Ian Sample, science correspondent 

New therapy helps boost immune system of HIV patients

Growth hormone injections double number of immune cells in HIV patients
  
  


Doctors have boosted the immune systems of long-term HIV patients with a new therapy designed to protect them from common but potentially lethal infections.

The treatment doubled the number of immune cells HIV patients had circulating in their blood, suggesting it was rebuilding their ailing immune systems.

Infection with HIV wipes out immune cells and ultimately leads to the collapse of the entire immune system, leaving patients vulnerable to even minor infections.

In the developing world, a major cause of death among HIV sufferers is tuberculosis and pneumonia because their immune systems are too weak to fight the infections.
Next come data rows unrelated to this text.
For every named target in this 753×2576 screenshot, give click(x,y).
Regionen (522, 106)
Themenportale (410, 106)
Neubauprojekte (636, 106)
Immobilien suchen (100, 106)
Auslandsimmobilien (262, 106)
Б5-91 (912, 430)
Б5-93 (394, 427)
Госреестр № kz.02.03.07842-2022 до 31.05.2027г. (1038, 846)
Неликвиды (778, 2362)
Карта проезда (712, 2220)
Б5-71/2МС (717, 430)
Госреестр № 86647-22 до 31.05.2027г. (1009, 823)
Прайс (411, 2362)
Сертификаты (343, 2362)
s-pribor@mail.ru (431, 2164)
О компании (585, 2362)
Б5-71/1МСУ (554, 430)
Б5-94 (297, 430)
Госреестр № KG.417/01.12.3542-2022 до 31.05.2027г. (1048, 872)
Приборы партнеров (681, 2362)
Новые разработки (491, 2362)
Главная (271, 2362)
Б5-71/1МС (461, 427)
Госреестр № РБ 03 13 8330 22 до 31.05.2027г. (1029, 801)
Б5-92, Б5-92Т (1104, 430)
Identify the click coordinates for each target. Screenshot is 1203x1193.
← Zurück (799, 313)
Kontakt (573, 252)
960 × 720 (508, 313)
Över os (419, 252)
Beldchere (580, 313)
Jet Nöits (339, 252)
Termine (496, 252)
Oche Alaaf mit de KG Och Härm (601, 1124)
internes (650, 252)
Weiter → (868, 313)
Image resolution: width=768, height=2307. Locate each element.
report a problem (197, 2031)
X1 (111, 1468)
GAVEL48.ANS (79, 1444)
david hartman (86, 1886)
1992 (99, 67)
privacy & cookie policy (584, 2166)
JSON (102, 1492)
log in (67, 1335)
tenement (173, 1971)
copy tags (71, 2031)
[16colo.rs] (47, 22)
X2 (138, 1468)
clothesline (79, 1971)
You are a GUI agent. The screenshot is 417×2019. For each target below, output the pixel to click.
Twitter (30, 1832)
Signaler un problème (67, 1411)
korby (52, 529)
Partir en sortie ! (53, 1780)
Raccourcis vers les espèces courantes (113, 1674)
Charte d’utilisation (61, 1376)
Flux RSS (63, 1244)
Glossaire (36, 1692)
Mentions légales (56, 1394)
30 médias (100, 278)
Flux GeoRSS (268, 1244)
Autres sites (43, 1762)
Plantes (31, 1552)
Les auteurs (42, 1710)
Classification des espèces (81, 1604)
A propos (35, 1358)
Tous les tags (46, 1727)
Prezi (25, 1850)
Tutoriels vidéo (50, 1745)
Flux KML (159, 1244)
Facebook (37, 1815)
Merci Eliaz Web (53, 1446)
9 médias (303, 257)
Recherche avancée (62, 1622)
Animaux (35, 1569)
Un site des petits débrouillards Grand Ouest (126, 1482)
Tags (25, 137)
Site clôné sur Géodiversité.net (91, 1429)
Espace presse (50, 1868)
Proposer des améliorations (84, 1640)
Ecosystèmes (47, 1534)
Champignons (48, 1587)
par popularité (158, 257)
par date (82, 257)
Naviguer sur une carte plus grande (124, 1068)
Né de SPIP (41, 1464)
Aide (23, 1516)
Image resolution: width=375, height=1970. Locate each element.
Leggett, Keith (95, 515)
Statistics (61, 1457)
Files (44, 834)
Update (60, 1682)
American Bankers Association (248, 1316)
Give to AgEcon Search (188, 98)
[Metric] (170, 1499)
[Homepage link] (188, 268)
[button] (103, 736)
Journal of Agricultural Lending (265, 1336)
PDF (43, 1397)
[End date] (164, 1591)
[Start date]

Doctors at the Gladstone Institute of Virology and Immunology, and the University of California, San Francisco, injected HIV patients with a growth hormone and found it kick-started the thymus, a gland which often shuts down after HIV infection. The thymus plays a crucial role in the body's defences by producing T cells, the workhorses of the immune system.

The study, published in the Journal of Clinical Investigation, is the first to show how a drug therapy can reactivate the thymus and immune system.

Laura Napolitano, who led the study, enrolled 22 HIV patients who had received standard HIV therapy for an average of three years. The patients were split into two groups, one being given regular injections of growth hormone, while the others continued therapy as before. At the end of the first year, the groups were swapped.

Blood samples and medical scans were used to check how well the patients responded throughout the treatment. The team found that when patients were given growth hormone, their thymus increased in size and produced twice as many fresh T cells. The increase persisted for at least one year after the injections were stopped.

Napolitano said the findings were proof of principle that the therapy could reverse damage caused by HIV, "an important step to determine whether immune therapies might someday benefit patients who need more T cells".

Though the trial was successful, the researchers said it was too early to consider growth hormone as a general treatment. The hormone is known to have side-effects, including a higher risk of diabetes, bone pain, swelling of the arms and legs, abnormal bone growth and carpal tunnel syndrome.

According to the World Health Organisation, 13 million people living with HIV are at risk of developing TB because their immune systems are unable to fight it. In some regions of Africa, up to 80% of adult TB patients are also infected with HIV.

Frances Gotch, an HIV specialist at Chelsea and Westminster hospital in London, said hormone therapy might help some patients, but added that treatment must first focus on reducing the amount of virus circulating in their blood.